= Kick harness =

Arcade game machine connector

The kick harness, also known as the extra harness or plus harness, is a set of additional connectors that allow arcade PCBs to have extra inputs beyond what the JAMMA wiring standard allows. A typical JAMMA PCB supports only 1 joystick and 3 buttons each for 2 players. JAMMA boards that require this extra harness are referred to as JAMMA+ or JAMMA Plus boards.

The kick harness is named for its most ubiquitous use in arcades: the additional kick buttons in the game Street Fighter II. Many games, especially fighting games, have adopted similar button layouts. Harnesses for games that do not employ kick buttons, such as trackball and driving games, are still commonly referred to as kick harnesses.

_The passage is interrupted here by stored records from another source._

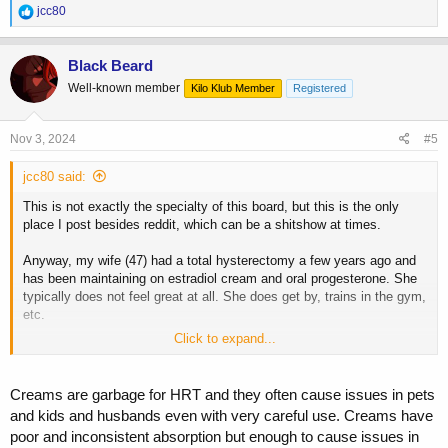
R
jcc80
e
a
c
Black Beard
t
Well-known member
Kilo Klub Member
Registered
i
o
n
s
Nov 3, 2024
#5
:
jcc80 said:
This is not exactly the specialty of this board, but this is the only
place I post besides reddit, which can be a shitshow at times.
Anyway, my wife (47) had a total hysterectomy a few years ago and
has been maintaining on estradiol cream and oral progesterone. She
typically does not feel great at all. She does get by, trains in the gym,
etc.
Click to expand...
By chance, we both got bloodwork at the same time. I couldn't help
but notice that her estradiol levels were actually lower than mine (16
for her, low 40s for me). This did not seem right.
Creams are garbage for HRT and they often cause issues in pets
and kids and husbands even with very careful use. Creams have
Quest Diagnostic's scale shows her "in range" for postmenopausal.
poor and inconsistent absorption but enough to cause issues in
But we all know there is a difference between "in range" and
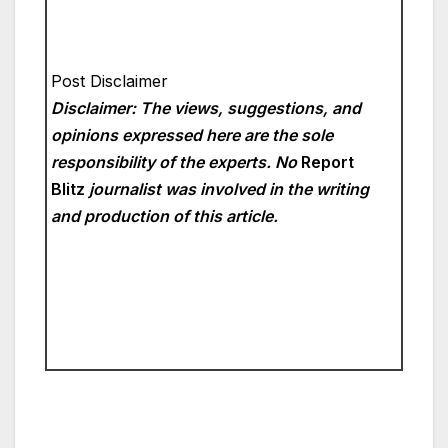
Post Disclaimer
Disclaimer: The views, suggestions, and
opinions expressed here are the sole
responsibility of the experts. No
Report
Blitz
journalist was involved in the writing
and production of this article.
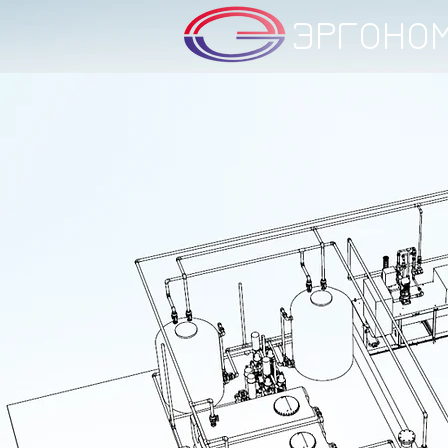
ЭРГОНО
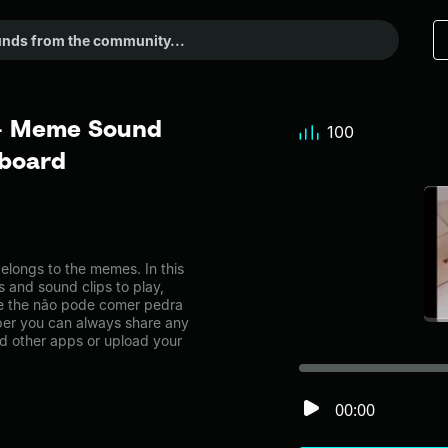
 - Meme Sound
100
dboard
ongs to the memes. In this
s and sound clips to play,
ke the não pode comer pedra
er you can always share any
nd other apps or upload your
00:00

The harness connects directly to the PCB, having its own ground loop and power connection. In the case of Capcom's CPS-2 system board, the kick harness is a 34-pin connector that plugs into the side of the 'A' Board.

Unlike JAMMA inputs, kick harnesses have not been standardized. Even PCBs requiring functionally identical inputs may require different wiring. For example, Street Fighter II and Super Street Fighter II have the same control panel layout, and are both produced by Capcom, but they have different pinouts due to the configuration of their respective CPS-1 and CPS-2 system boards.